Come già accaduto nel 2009, dopo l'annuncio del nuovo periodo di assenza di Steve Jobs per motivi di salute, sono emersi tutti gli interrogativi rispetto alla capacità della società di mettere in luce un gruppo manageriale e dirigenziale diverso.

Non è solo una questione momentanea, anche se il tonfo delle azioni in Borsa la dice lunga su quanto i mercati considerino strettamente correlate le sorti dell'azienda alla salute del suo Ceo. E', soprattutto, una questione di prospettiva.
Il punto è cercare di capire come Apple sarà capace di disegnarsi un futuro eventualmente anche senza uno Steve Jobs che ne delinei le direzioni strategiche tenendo d'occhio anche il day by day.


Per ora il day by day è in mano a Tim Cook, di cui tutti, Wall Street Journal in primis, ricordano il ruolo in questi anni.
Veterano di IBM, fu chiamato dallo stesso Jobs in Apple nel 1998, proprio quando la società stava attraversando il periodo peggiore della sua storia. Insolvenza, debiti e, soprattutto, un'offerta prodotti all'epoca debole. E fu merito di Cook aver ridotto le inefficienze nella catena produttiva della società e averne migliorato i cicli operativi e di vendita.

I meriti acquisiti sul campo non nascondono però i punti di debolezza. Cook, questo è il nodo della questione, non viene considerato un "visionario". Non nella progettazione di prodotti. Non certo nella misura in cui lo è Steve Jobs.
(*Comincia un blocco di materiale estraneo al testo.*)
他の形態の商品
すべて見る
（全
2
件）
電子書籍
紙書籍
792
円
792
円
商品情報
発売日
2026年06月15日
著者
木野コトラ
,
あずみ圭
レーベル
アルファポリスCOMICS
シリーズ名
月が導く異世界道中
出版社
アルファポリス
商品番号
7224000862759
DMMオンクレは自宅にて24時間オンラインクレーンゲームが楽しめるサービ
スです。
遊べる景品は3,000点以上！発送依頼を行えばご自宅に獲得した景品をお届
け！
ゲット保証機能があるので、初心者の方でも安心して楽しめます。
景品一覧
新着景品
Le scarpe di Steve Jobs sono troppo grandi per i suoi [di Cook] piedi, dice un analista, e il paragone, si perdoni il gioco di parole, calza.
Il nodo della questione è lo stesso che si propose due anni fa: Jobs ha un buon team, dicono tutti gli osservatori, ma non ha dato a nessuno sufficiente autorità per prendere alcuna decisione strategica.
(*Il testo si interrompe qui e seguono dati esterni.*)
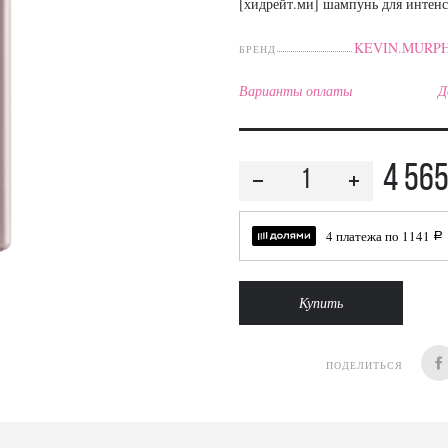
[хидрейт.ми] шампунь для интен
KEVIN.MURP
БРЕНД
Варианты оплаты
Д
4 56
4 платежа по
1141
a
Купить
ПОДЕЛИТЬСЯ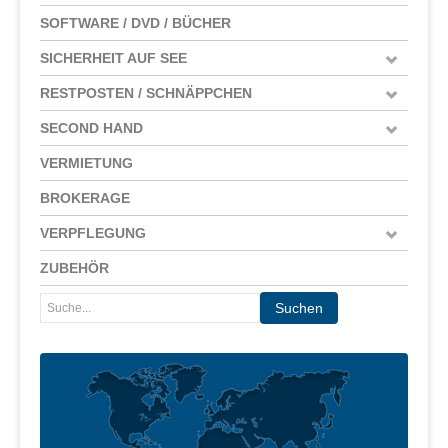
SOFTWARE / DVD / BÜCHER
SICHERHEIT AUF SEE
RESTPOSTEN / SCHNÄPPCHEN
SECOND HAND
VERMIETUNG
BROKERAGE
VERPFLEGUNG
ZUBEHÖR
E non è un caso che nel 2009, durante il periodo dell'assenza di Jobs, Apple non rilasciò alcun prodotto davvero strategico.
I buoni manager non mancano in molte delle funzioni chiave, dal marketing, con Philip Schiller, al design, con Jonathan Ive, agli Internet Services, con Eddy Cue, passando per Scott Forstall e Bob Mansfield , responsabili rispettivamente del software per iPhone e della linea Mac.

Ma è Steve Jobs che ha sempre tenuto le redini di tutto. E all'orizzonte non si profila nessuno in grado di farlo come ha fatto lui.

Oggi la società presenterà i risultati dell'ultima trimestrale del 2010: saranno, così si attende, risultati più che positivi. Il problema è cosa succederà nel futuro prossimo. Se Steve Jobs dovrà assentarsi a lungo, mentre Android continua la sua offensiva.